On Mon, 27 May 2019, Zoltán Herczeg wrote:
> that is strategical difference. You don't know the input from the
> pattern, and your input has no a-d characters. The interpreter only
> searches 'a', while jit searches two characters: 'a' and 'd' which
> distance is two. The latter is more complicated, but works better for
> random input. You can see the difference here:
The interpreter searches for 'a' using mamchr(); if it finds 'a' it then
does a second search for 'd' (again using memchr()) before running the
match. If you set no_start_optimize, to disable these optimizations,
there is a huge penalty.
> ./pcre2test -tm
> PCRE2 version 10.34-RC1 2019-04-22
> re> /abcd/
> data> \[012345678a]{2000}
> Match time 0.1659 milliseconds
> No match
> data>
> re> /abcd/jit
> data> \[012345678a]{2000}
> Match time 0.0027 milliseconds
> No match
Thanks for posting that example.
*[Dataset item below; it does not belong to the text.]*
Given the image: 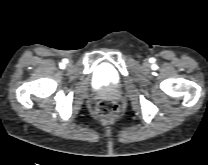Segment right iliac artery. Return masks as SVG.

I've just noticed that an improvement
may be possible in the interpreter - the search for 'd' happens only if
the subject is quite short, because searching very long strings takes
time - or at least it does when memchr() is not used. It cannot be used
for 16-bit and 32-bit strings, and originally it was not used for 8-bit
strings. I will do some experiments to see if that restriction can be
lifted for 8-bit strings (and if it improves performance).